Short story on scaling an NLP problem without using a ton of hardware.Posted by Javier Mansilla 2 years, 8 months ago Comments
The basic idea of relation extraction is to be able to detect mentioned things in text (so called Mentions, or Entity-Occurrences), and later decide if in the text is expressed or not the target relation between each couple of those things. In our case, we needed to find where companies were mentioned, and later determine if in a given sentence it was said that Company-A was funding Company-B or not.
In order to detect those funding we needed to be sure of capturing every mention of a company. And although the NER used catched most of them, there are always some folks that name their company #waywire or 8th Story, words that are not very easily trackable with a NER.

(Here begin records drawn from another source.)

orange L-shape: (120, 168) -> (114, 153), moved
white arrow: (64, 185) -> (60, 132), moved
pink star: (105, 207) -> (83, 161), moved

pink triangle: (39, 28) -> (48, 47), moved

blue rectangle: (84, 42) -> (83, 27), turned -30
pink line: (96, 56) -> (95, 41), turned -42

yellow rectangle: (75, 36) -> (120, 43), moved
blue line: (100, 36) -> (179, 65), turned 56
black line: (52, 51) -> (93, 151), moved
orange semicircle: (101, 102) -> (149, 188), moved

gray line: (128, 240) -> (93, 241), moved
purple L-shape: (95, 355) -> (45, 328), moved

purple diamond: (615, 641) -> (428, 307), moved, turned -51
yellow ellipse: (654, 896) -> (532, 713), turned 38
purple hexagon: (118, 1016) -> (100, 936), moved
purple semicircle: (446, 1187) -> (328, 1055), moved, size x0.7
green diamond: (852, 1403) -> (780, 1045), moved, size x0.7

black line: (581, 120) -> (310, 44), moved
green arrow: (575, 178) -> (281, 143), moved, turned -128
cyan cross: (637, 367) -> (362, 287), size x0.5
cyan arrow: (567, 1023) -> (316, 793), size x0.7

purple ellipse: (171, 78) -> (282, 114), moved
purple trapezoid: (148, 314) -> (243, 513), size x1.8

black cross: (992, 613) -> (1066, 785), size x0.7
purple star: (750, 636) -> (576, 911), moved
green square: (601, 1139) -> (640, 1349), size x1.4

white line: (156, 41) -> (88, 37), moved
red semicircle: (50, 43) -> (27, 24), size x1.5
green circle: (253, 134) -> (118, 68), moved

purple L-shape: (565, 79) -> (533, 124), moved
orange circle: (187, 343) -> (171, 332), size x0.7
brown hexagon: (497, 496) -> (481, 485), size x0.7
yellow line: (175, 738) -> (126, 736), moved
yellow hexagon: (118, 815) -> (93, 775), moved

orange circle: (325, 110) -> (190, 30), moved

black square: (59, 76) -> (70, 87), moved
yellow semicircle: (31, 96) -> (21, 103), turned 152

A good solution is to build a Gazetteer containing all the company names we can get. The idea of working with Gazettes, is that when using them, each time one of the Gazette entries is seen on a text, it’s automatically considered as a mention of a given object, ie, an Entity-Occurrence.
From an encyclopedic source; we got more than 300K entries.Great!
The next challenge was that… well, in the text to process, a company could be mentioned on a different way than the official one stated on the encyclopedic source. For instance, would be more natural to find mentions of “Yiftee” than “Yiftee Inc.”
So, after incorporating a basic schema for the alternative names (ie, substrings of the original long name), the number of entries grew up to 600K.
After that, when we felt confident about our gazette and wanted to start processing text, we faced several issues:
we weren’t able to handle that gazette size at reasonable speed
we were having tons of poor quality Entity-Occurrences (ie, most of the times a human reader would say that it was wrongly labeled as an Entity-Occurrence)
tons of poor quality Entity-Occurrences implied quadratic tons of potential funding evidences to check (roughly one per pair of Entity-Occurrences on the same sentence)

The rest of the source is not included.